|M.Sc Student||Ibrahim Marjieh|
|Subject||Bacterial Capture by Oligo-Acyl-Lysines|
|Department||Department of Biotechnology and Food Engineering||Supervisor||Full Professor Mor Amram|
|Full Thesis text|
Towards the development of improved tools for rapid, sensitive and reliable bacterial detection, some new approaches have used peptides or proteins to target bacterial surface components. For instance, antimicrobial peptides (AMP) are being developed for various applications including microbial detection offering broad spectrum of bacterial recognition and simple structure.

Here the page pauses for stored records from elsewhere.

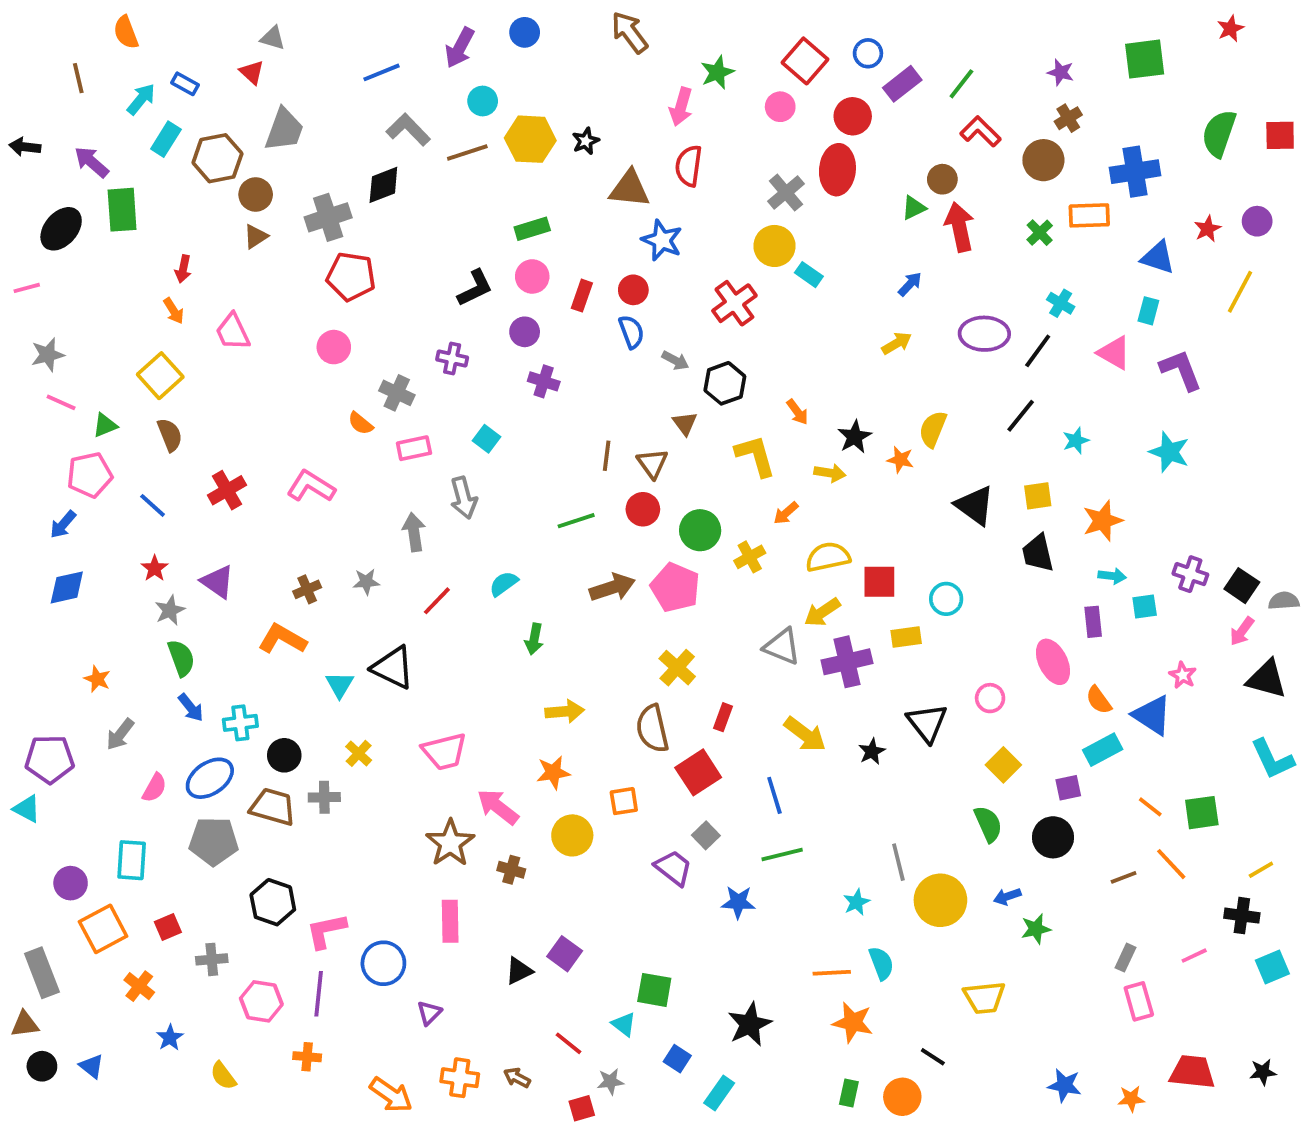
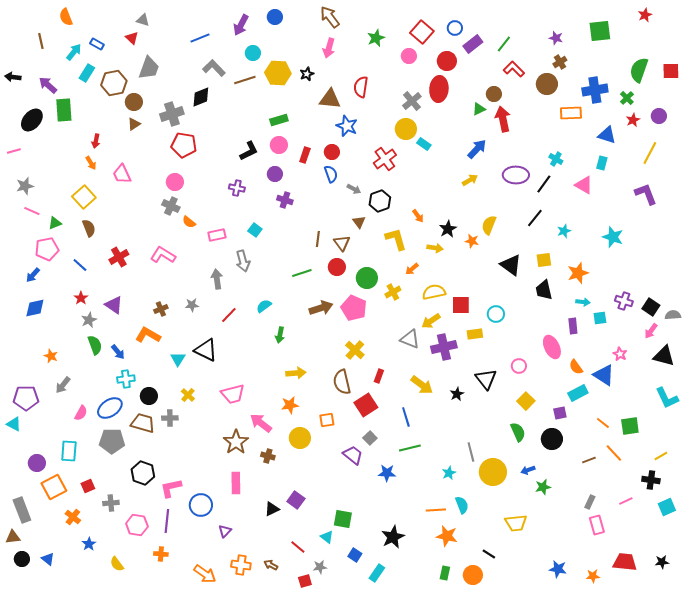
pink arrow: (681, 107) -> (329, 48), moved
green cross: (1040, 233) -> (627, 98), moved
blue arrow: (910, 284) -> (477, 149), size x1.5
purple L-shape: (1181, 370) -> (646, 194), moved
gray cross: (397, 393) -> (171, 206), moved
blue arrow: (191, 708) -> (118, 352), moved

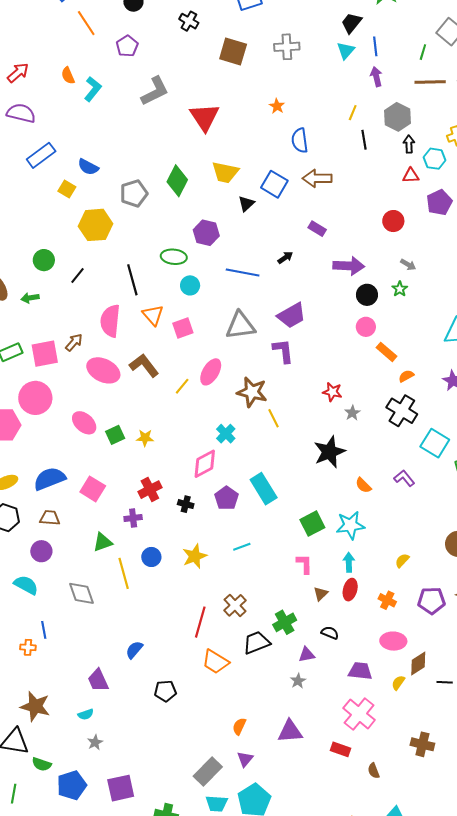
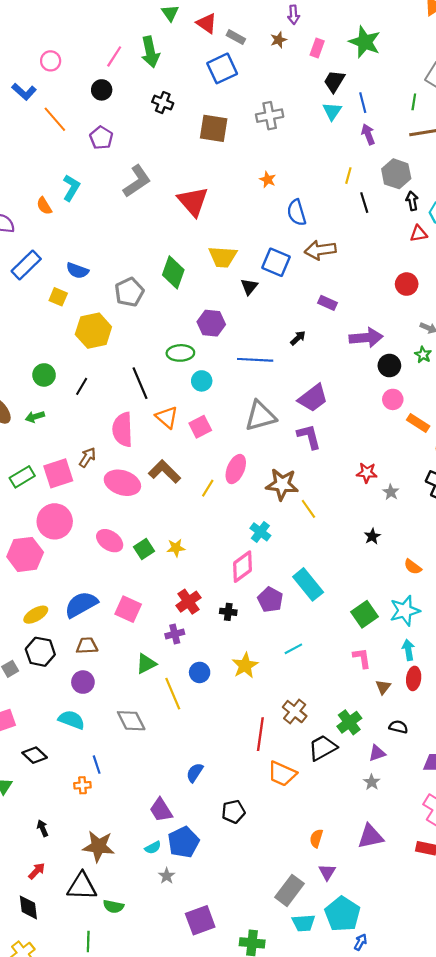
orange semicircle: (68, 76) -> (44, 206), moved
black star: (329, 452) -> (372, 536), size x0.5
blue pentagon: (72, 785) -> (183, 842), moved

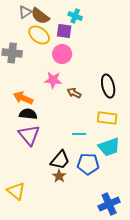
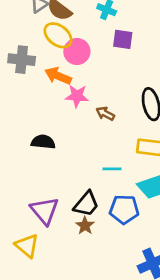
purple square: (64, 31) -> (123, 39), moved
pink circle: (62, 54) -> (77, 52), moved
orange arrow: (23, 98) -> (58, 76), moved
purple triangle: (29, 135) -> (45, 211), moved

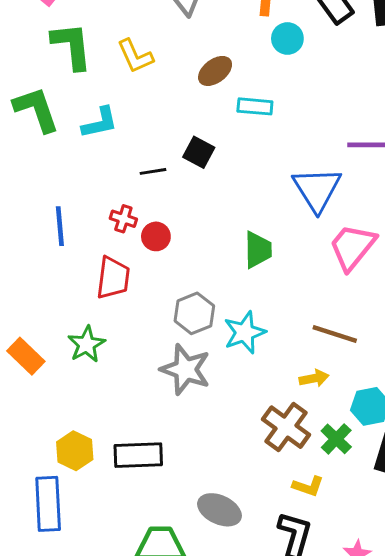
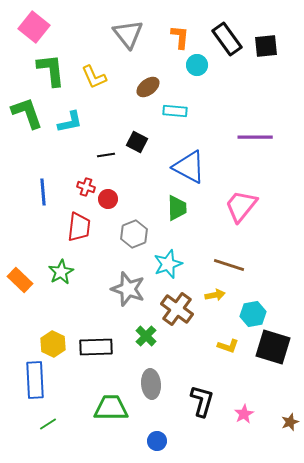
blue triangle: (317, 189) -> (189, 167), moved, turned -30
gray hexagon: (194, 313) -> (134, 234), moved
brown cross: (286, 427) -> (177, 309), moved
green cross: (336, 439) -> (146, 336), moved
yellow L-shape: (308, 486) -> (228, 346), moved
gray ellipse: (219, 510) -> (151, 384), turned 60

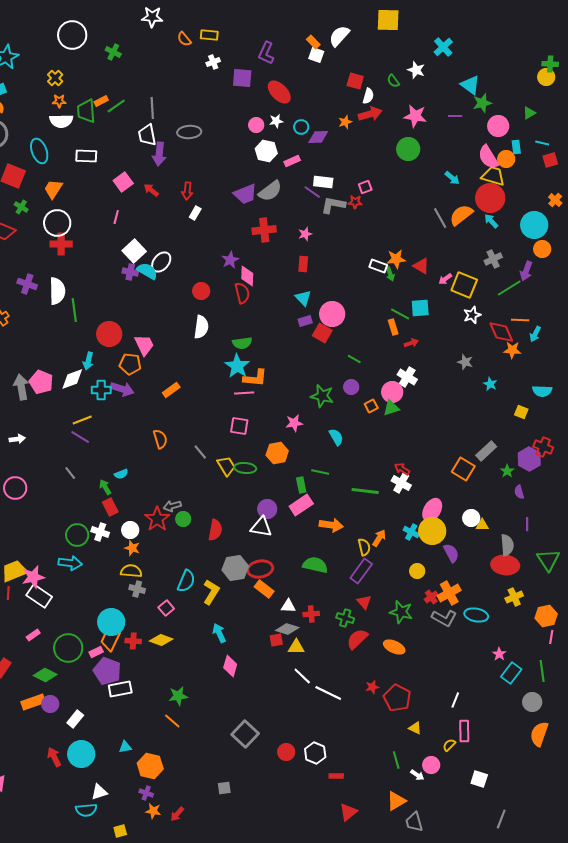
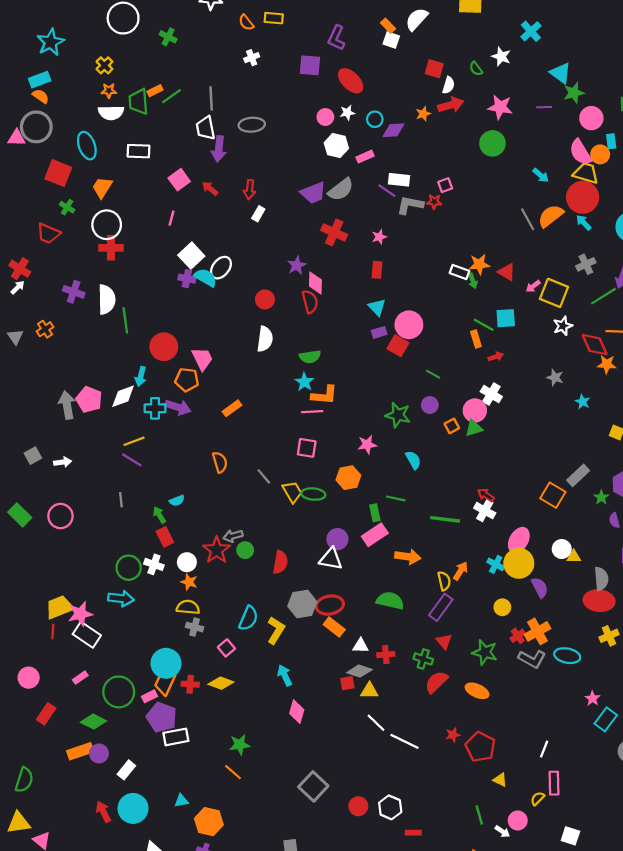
white cross: (213, 62) -> (252, 58), moved
red cross: (264, 230) -> (334, 232), turned 30
cyan star: (237, 366) -> (304, 382), size x0.7
gray line: (70, 473) -> (121, 500), turned 32

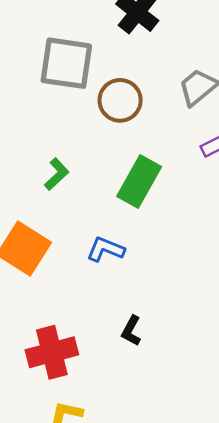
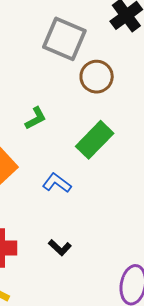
black L-shape: (131, 331) -> (60, 248), turned -90

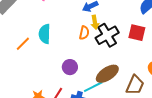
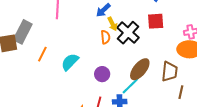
cyan semicircle: (45, 34) -> (70, 62), moved, turned 60
orange line: (23, 44) -> (42, 54), moved

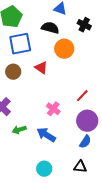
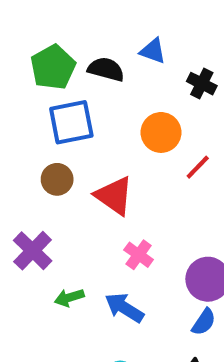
black semicircle: (50, 28) -> (106, 69), moved
red triangle: (41, 68) -> (114, 196), moved, size x1.5
red line: (82, 96) -> (198, 167), moved

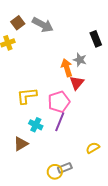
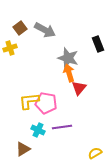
gray star: (80, 60) -> (68, 58), moved, size x1.5
pink pentagon: (59, 102) -> (46, 103), moved, turned 30
purple line: (60, 122) -> (62, 127), turned 60

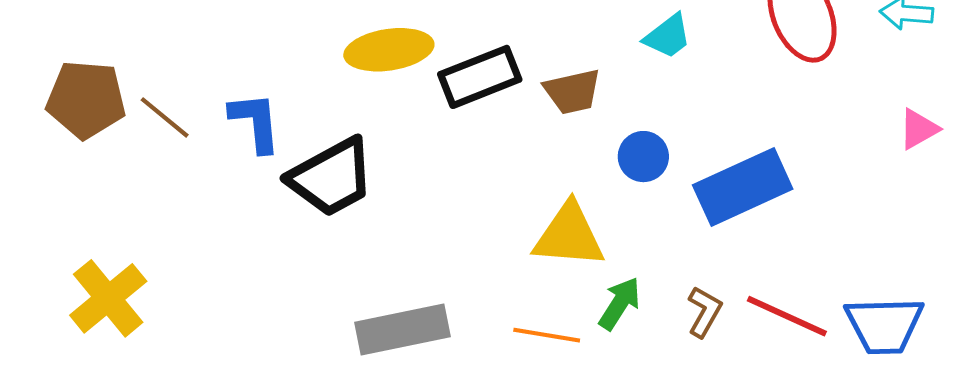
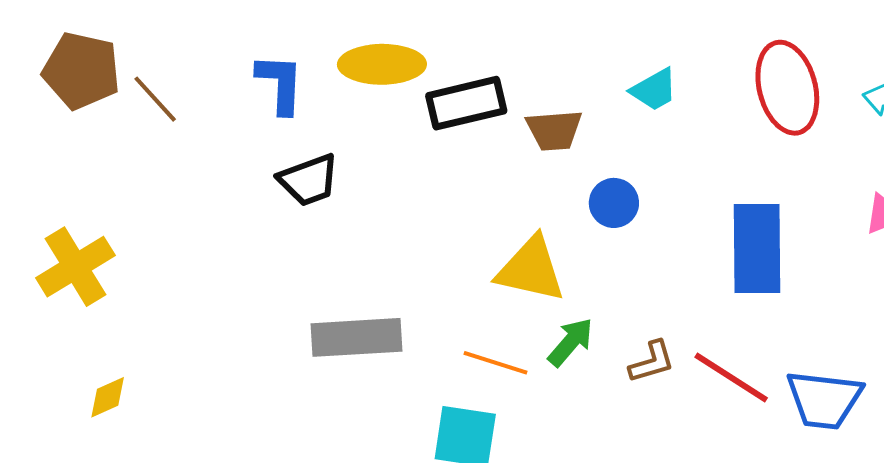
blue L-shape: (255, 122) -> (280, 84), moved
black trapezoid: (331, 177) -> (309, 180), size x0.7
blue rectangle: (743, 187) -> (757, 248), moved, turned -74
brown L-shape: (704, 312) -> (652, 362), turned 36

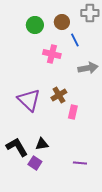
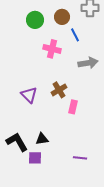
purple triangle: (29, 100) -> (29, 95), size x0.7
purple square: (35, 163) -> (35, 158), turned -32

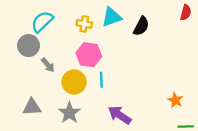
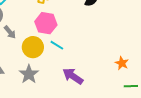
cyan line: (101, 80) -> (57, 45), turned -56

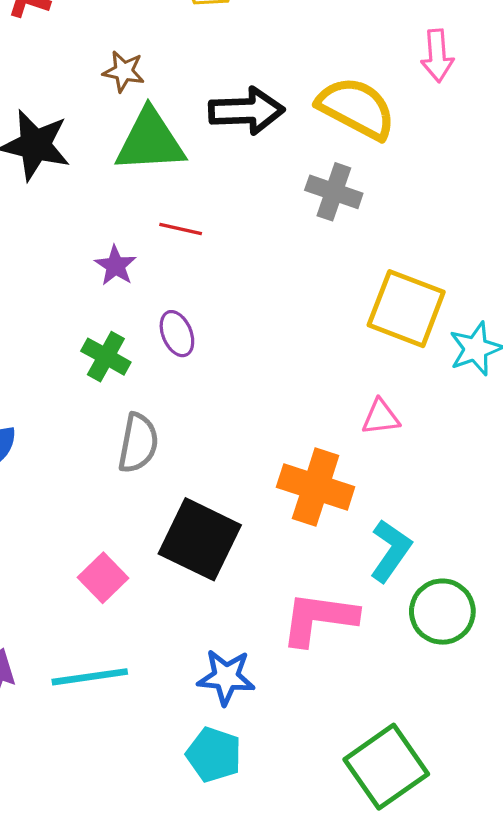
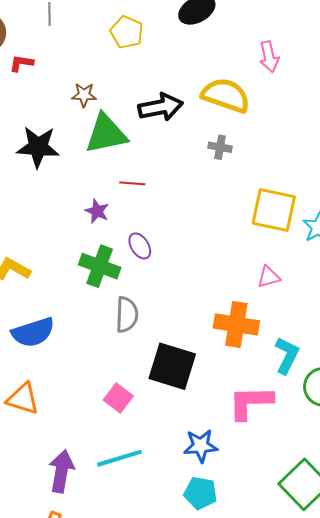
gray cross: (334, 192) -> (220, 147), size x0.7
green cross: (106, 357) -> (100, 266), size x1.4

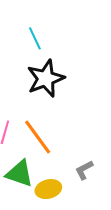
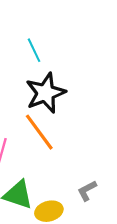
orange line: (38, 137) -> (39, 132), moved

Here we propose the use of oligomers of acylated lysines, synthetic mimics of AMPs, composed of tandem repeats of amide linked fatty acids and lysines, offering improved stability and simpler synthesis compared to natural AMP. Thus, the resin-linked oligomers of acylated lysine (ROAK) concept is shown to achieve efficient, broad-spectrum and rapid bacterial capture. We describe the capture of three medically relevant bacterial species (E. coli, K. pneumoniae and P. aeruginosa) on the K-7α12 ROAK (K, lysyl; α12, tandem repeat of lauryl-lysyl), under both incubation and continuous flow conditions. Such capture was sustained for different ROAK derivatives generated during a structure-activity relationship study. This led to an improved ROAK, as shorter derivatives (i.e. K-3α12, composed of 7 residues instead of 15 for the initial ROAK) were shown to have similar capture attributes yet better bacterial recovery yield towards further exploitation.
Another aspect of this study, involves an attempt to improve bacterial detection sensitivity. We show conditions under which significant proportions of the captured bacteria can be eluted - live or dead - for bacterial enrichment purposes prior to identification or quantification of bacterial load in samples by qPCR. Namely, K-3α12 based columns were shown to achieve a significant enrichment of bacteria in accordance with initial sample volume, allowing a 20 fold increase in bacterial counts compared to initial counts for samples of 100 mL.
Collectively, the data provide strong support for a robust and potentially useful application of the ROAK approach in bacterial capture/analysis from tap water and possibly from more complex media.